It’s time the reception assistants took a turn in the limelight. Their job is crucial: they look after luggage, show guests the way, provide room service, give information, and make sure the hotel is always looking its best. In cooperation with the reception staff, they also make any reservations the guests might want, and they have the hotel bikes ready and waiting on request. But their most important task is to give the guests a warm welcome and ensure they have a carefree stay.
‘We’re the guests’ first point of contact with the hotel, and first impressions count,’ says Ewout Smit, a reception assistant who has found his ideal job. ‘A warm and respectful reception is crucial. It’s so important that guests feel welcome from the moment they arrive, and that someone devotes time and attention to them. You need to be sensitive to the type of guest, and his or her culture.’
Wim Breden, who has worked at the Ambassade Hotel for years, nods in agreement.
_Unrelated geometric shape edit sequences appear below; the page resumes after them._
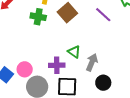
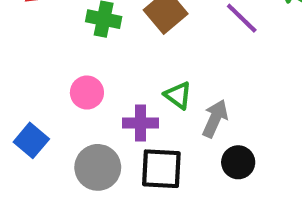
pink circle: (25, 69) -> (87, 93), moved

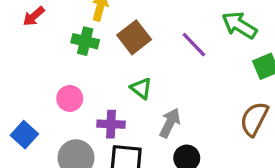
green triangle: (178, 95) -> (141, 88), moved

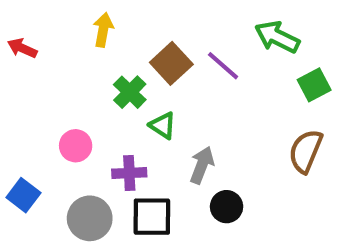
red arrow: (34, 16) -> (22, 48), turned 70
brown square: (134, 37) -> (171, 63), moved
green cross: (85, 41) -> (130, 92), moved, turned 36

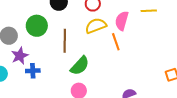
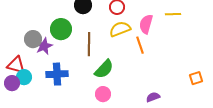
purple star: (20, 56) -> (44, 46), moved
blue cross: (33, 71) -> (57, 74), size x1.5

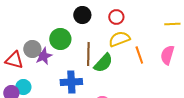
pink semicircle: (146, 24) -> (167, 55), moved
red triangle: (16, 65) -> (14, 60), moved
green semicircle: (104, 69) -> (103, 63), moved
blue cross: (57, 74) -> (71, 82), moved

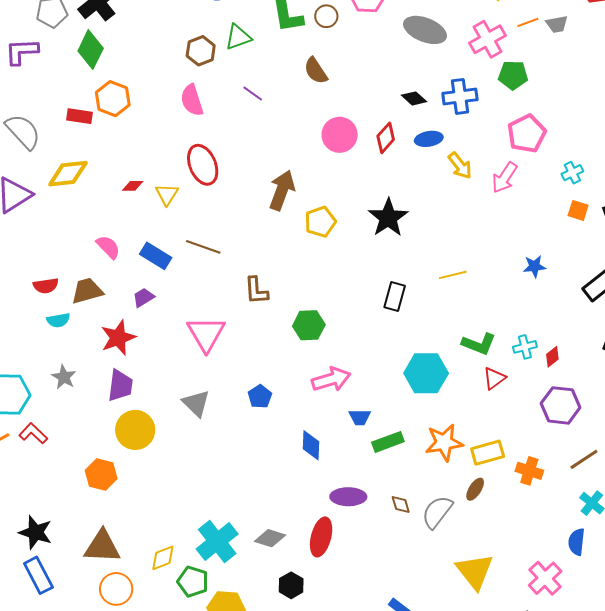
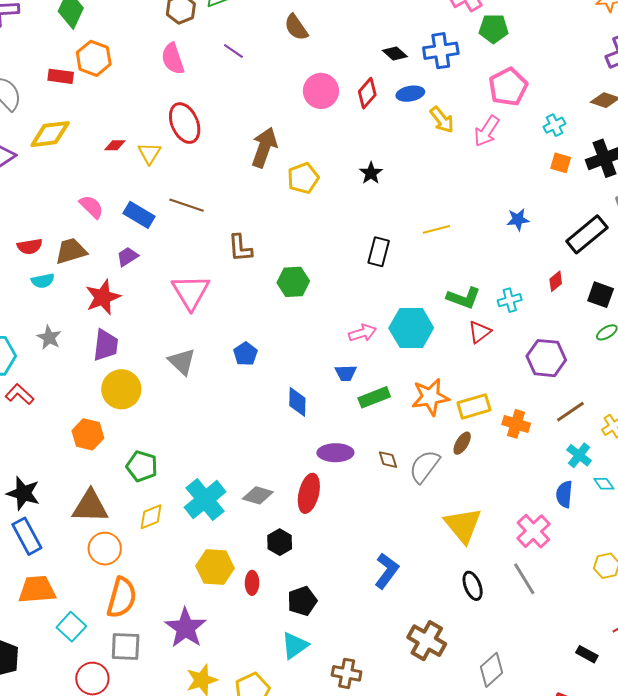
black star: (388, 218) -> (371, 173), size x0.6
red diamond: (552, 357) -> (556, 281), moved
pink arrow: (331, 379) -> (362, 333), moved, size x0.7
green pentagon: (193, 582) -> (142, 466), moved

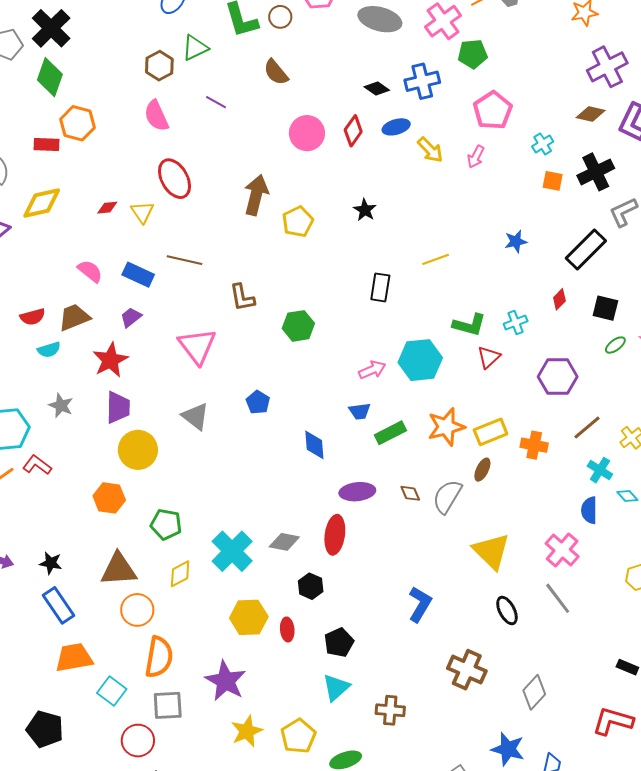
pink arrow: (487, 131) -> (476, 157), size x0.7
black star: (23, 493) -> (51, 563), size x0.7

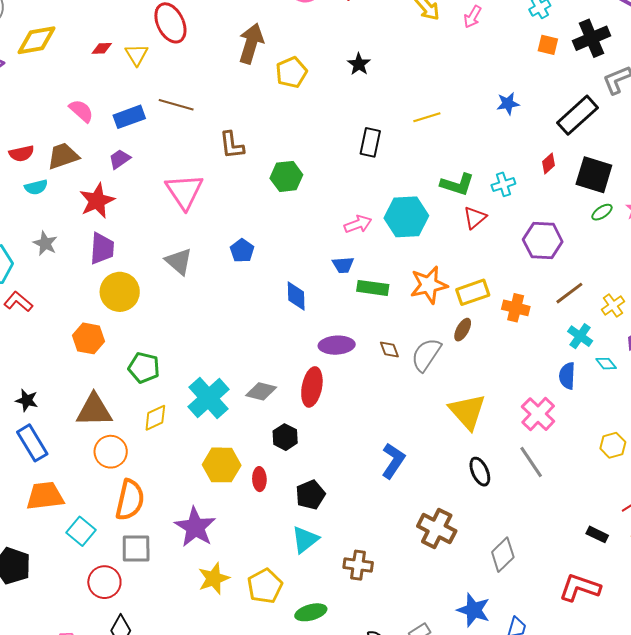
blue rectangle: (138, 275) -> (129, 117), turned -48
black square: (605, 308) -> (594, 175), size x1.4
green rectangle: (390, 433) -> (373, 288), turned 32

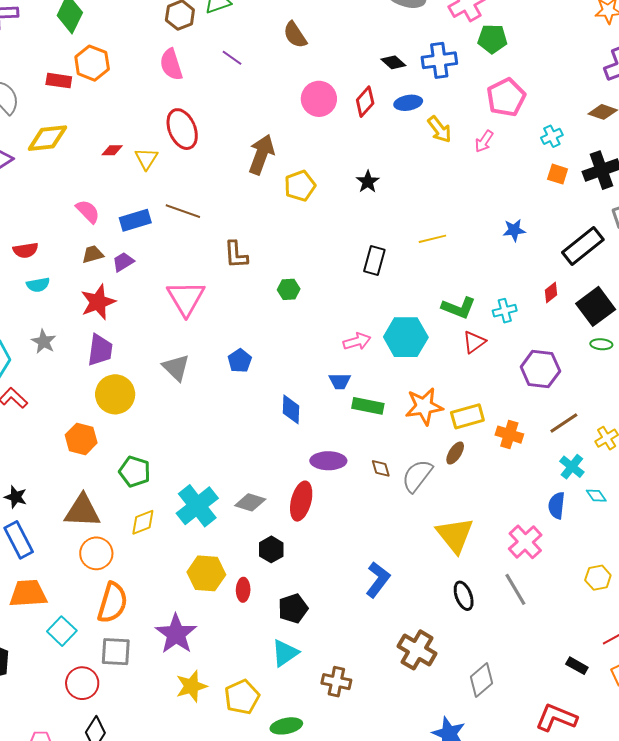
brown trapezoid: (63, 156) -> (93, 254), moved, size x0.7
black square: (594, 175) -> (596, 306), turned 33
green hexagon: (286, 176) -> (289, 289), size x0.7
green ellipse: (602, 212) -> (601, 344), turned 35

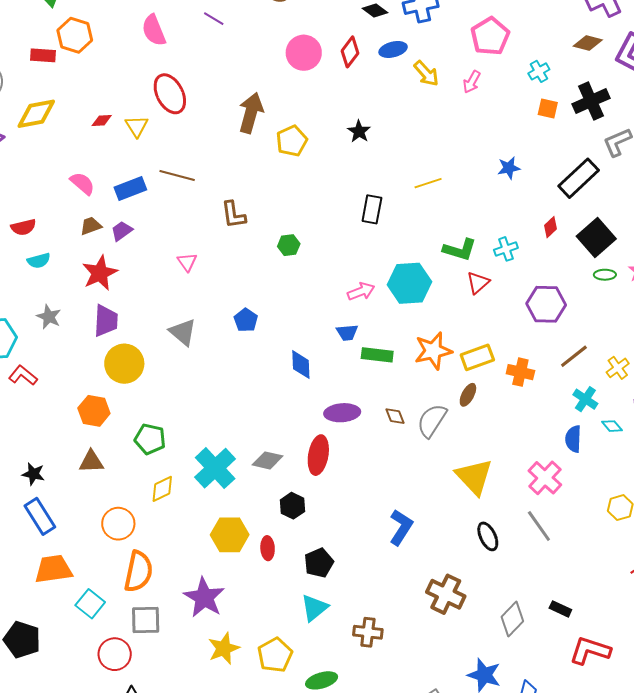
pink triangle: (186, 298) -> (187, 262), size x0.5
brown triangle: (82, 511) -> (91, 462), moved, size x0.7
black rectangle: (577, 666) -> (560, 609), moved

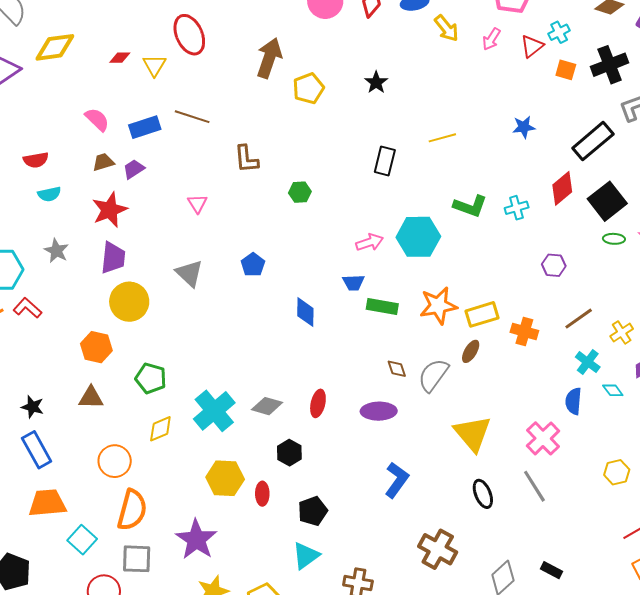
red diamond: (551, 227) -> (562, 188), size x1.6
red triangle: (478, 283) -> (532, 46), moved
purple hexagon: (546, 304) -> (554, 265), size x0.6
purple ellipse: (342, 413) -> (379, 411), moved
red ellipse: (318, 455) -> (318, 403), size x0.7

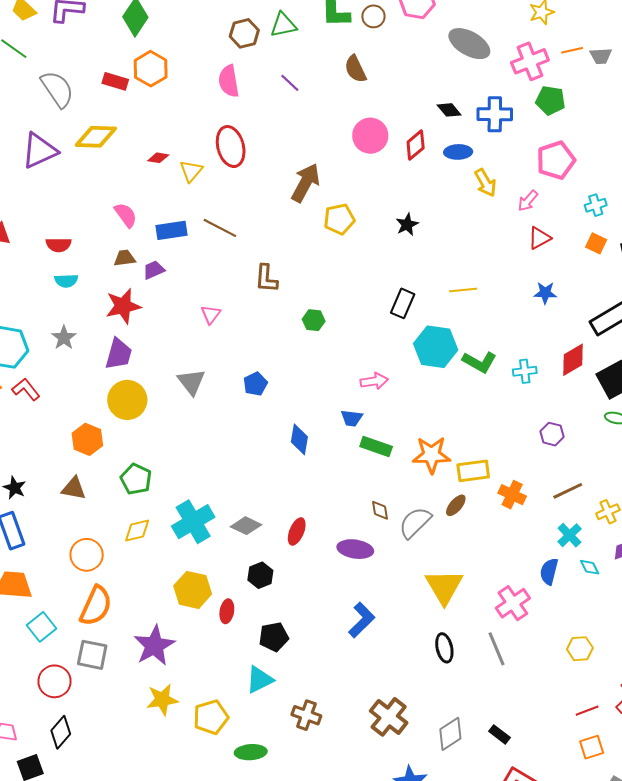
red triangle: (532, 46) -> (539, 238), moved
cyan hexagon: (418, 237) -> (436, 347), moved
brown cross: (438, 549) -> (389, 717), moved

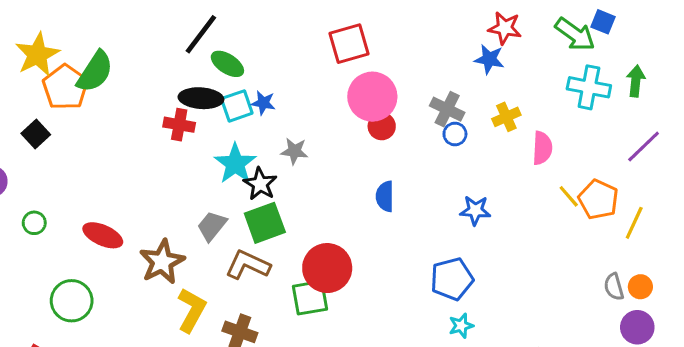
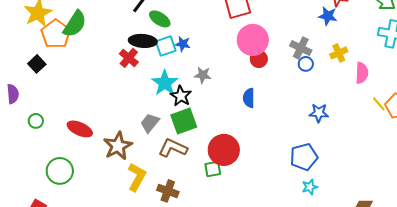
red cross: (179, 125) -> (129, 58), turned 30
blue semicircle: (385, 196) -> (249, 98), moved
green square: (310, 298) -> (213, 169), size x0.7

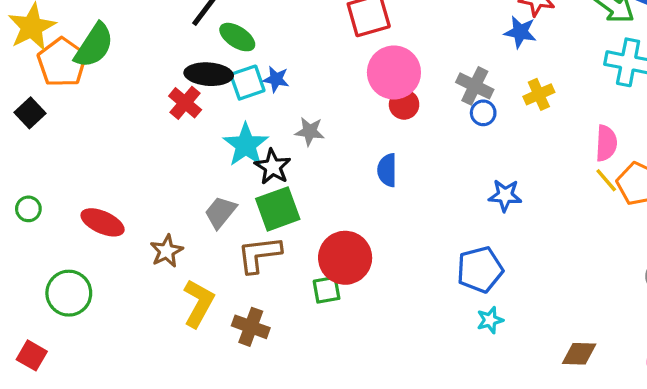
pink semicircle: (362, 73) -> (606, 143), moved
brown star: (118, 146) -> (167, 251), size x0.7
brown L-shape: (173, 148) -> (259, 254), turned -32

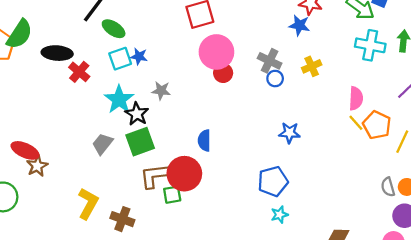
black ellipse: (209, 74) -> (57, 53), moved
blue semicircle: (387, 170) -> (204, 140), moved
brown star: (167, 251) -> (37, 166), moved
brown L-shape: (259, 254) -> (154, 176), moved

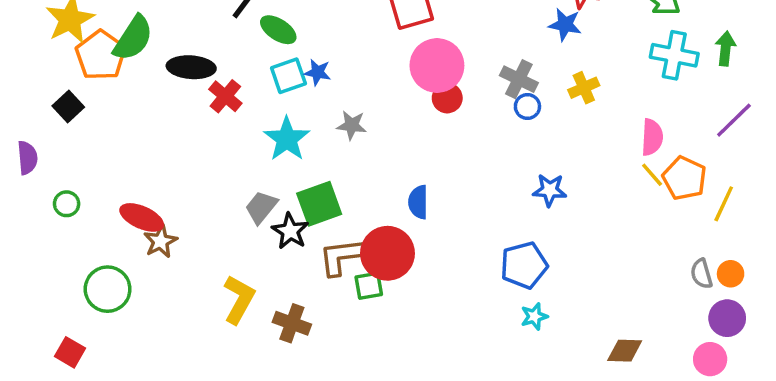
black star: (137, 114) -> (290, 231), moved

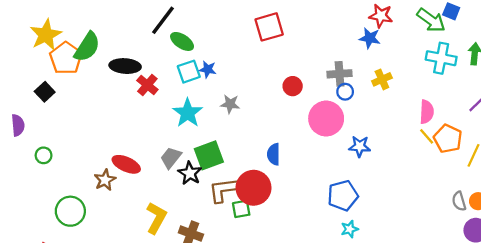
pink circle: (437, 66) -> (326, 119), moved
gray cross: (519, 79) -> (340, 74), turned -30
red ellipse: (142, 217) -> (126, 164), moved

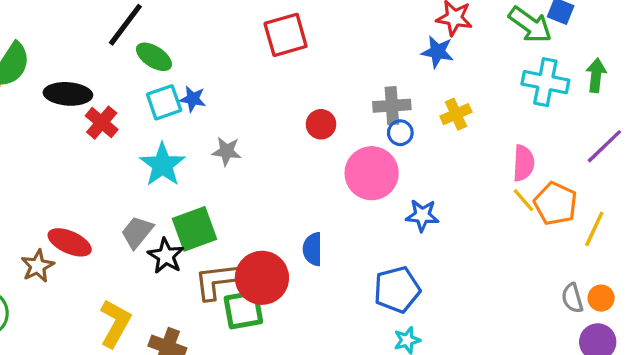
blue semicircle: (274, 154) -> (313, 249), moved
green square: (241, 209) -> (243, 310), size x1.4

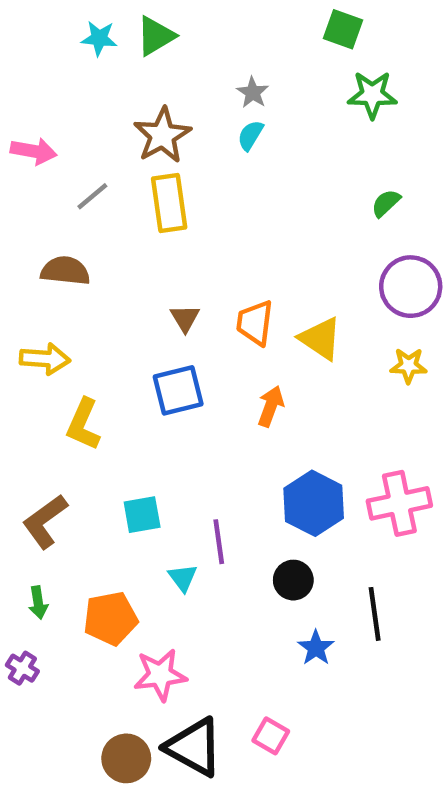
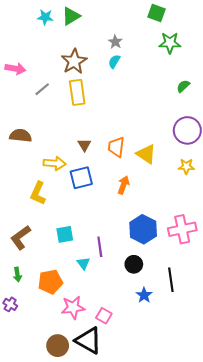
green semicircle: (386, 203) -> (183, 86), moved
brown semicircle: (65, 271) -> (21, 136), moved
yellow arrow: (45, 359) -> (55, 163), moved
pink square: (271, 736) -> (104, 316), moved

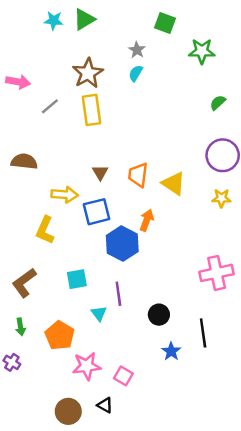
green square: (156, 13) -> (165, 23), moved
blue hexagon: (143, 229) -> (122, 244), moved
orange pentagon: (50, 282) -> (60, 335), turned -30
black triangle: (88, 340) -> (105, 405), size x0.5

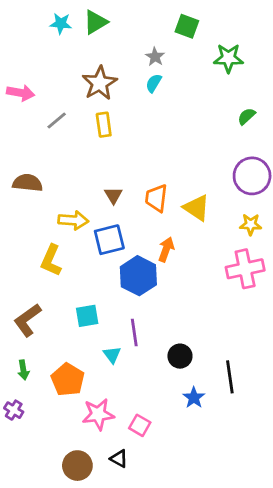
yellow rectangle: (92, 110) -> (104, 125), size x0.7
pink cross: (217, 273) -> (245, 269), moved

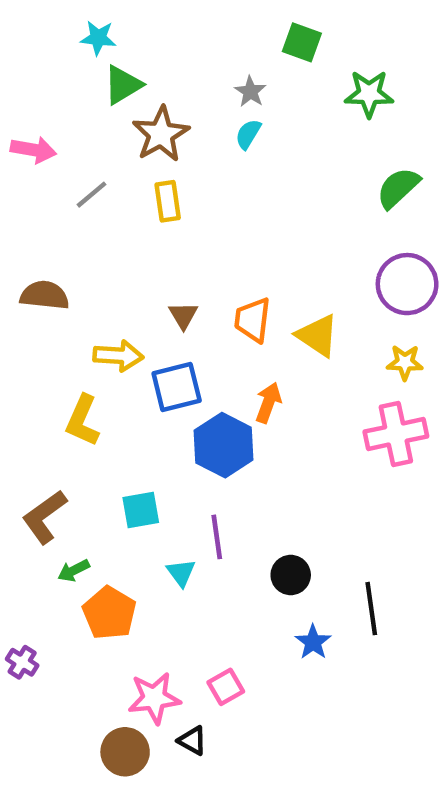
green triangle: (95, 22) -> (123, 85), moved
green semicircle: (246, 116) -> (398, 188), size x1.5
green arrow: (23, 370) -> (74, 571), moved, turned 72
pink star: (98, 414) -> (154, 698), moved
pink square: (140, 425) -> (226, 687), turned 30

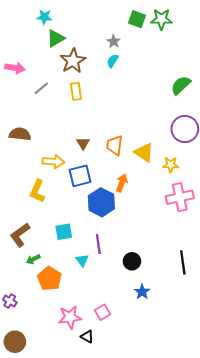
green star: (369, 94) -> (161, 19), moved
yellow star: (405, 362) -> (171, 165), moved
black line: (371, 609) -> (183, 262), moved
brown circle: (125, 752) -> (15, 342), moved

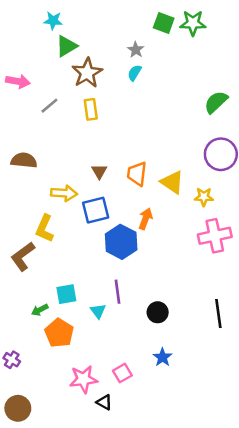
cyan square: (64, 232) -> (66, 294), moved
brown L-shape: (20, 235) -> (23, 256), moved
blue star: (142, 292) -> (162, 357), moved

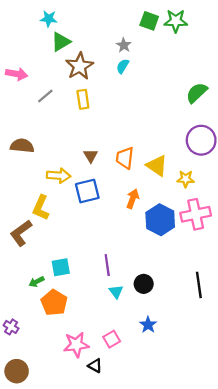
blue hexagon: (121, 242) -> (160, 220), moved
cyan triangle: (98, 311) -> (116, 292), moved

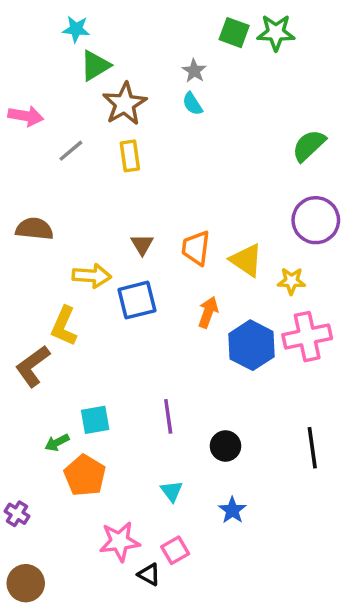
cyan semicircle: (123, 66) -> (192, 104), turned -64
cyan triangle: (116, 292) -> (172, 491), moved
pink square: (112, 339) -> (175, 550), moved

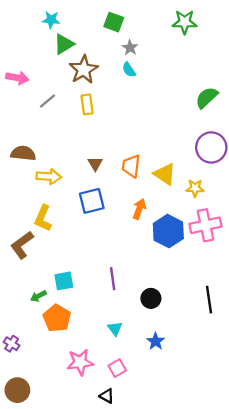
green square: (234, 33) -> (114, 22), moved
yellow arrow: (92, 276) -> (49, 176), moved
black triangle: (149, 574) -> (107, 396), moved

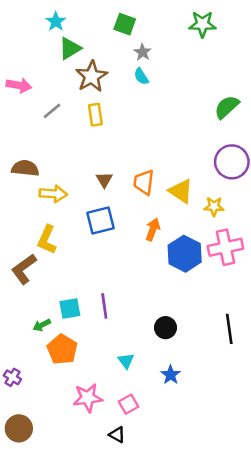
cyan star: (51, 20) -> (56, 22), turned 30
purple line: (113, 279) -> (104, 306), moved

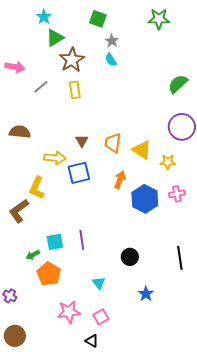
yellow arrow: (53, 194) -> (55, 158), moved
pink cross: (225, 247) -> (177, 194), size x0.6
blue star: (171, 375) -> (146, 294), moved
‘The way you treat an elderly English aristocrat is quite different from the way you treat a jovial American.’
‘The longer you do this job, the more you develop feelers for it. You constantly have to work out the right approach and sense what each guest needs. At the Ambassade Hotel, we give people all the time and attention they need, and they really appreciate it. It’s not for nothing that guests regularly return. I’ve really developed a close relationship with many of them over the years.’
Wim has a colourful anecdote by way of illustration. ‘For years a famous high society lady from New York used to stay here. She was a flamboyant type, with cashmere scarves, and impeccable style. A couple of times a year I would pick her up from Schiphol Airport, where for her there was no such thing as waiting in line. She would simply walk through and nobody would stop her or say anything. She had such charisma and strength of personality, you couldn’t say no to her. But she had a heart of gold, and we had the most amazing conversations. As a token of her appreciation she invited me to come and visit her, but a month before I was due to go, I received the news that she’d passed away… I certainly shed a tear.’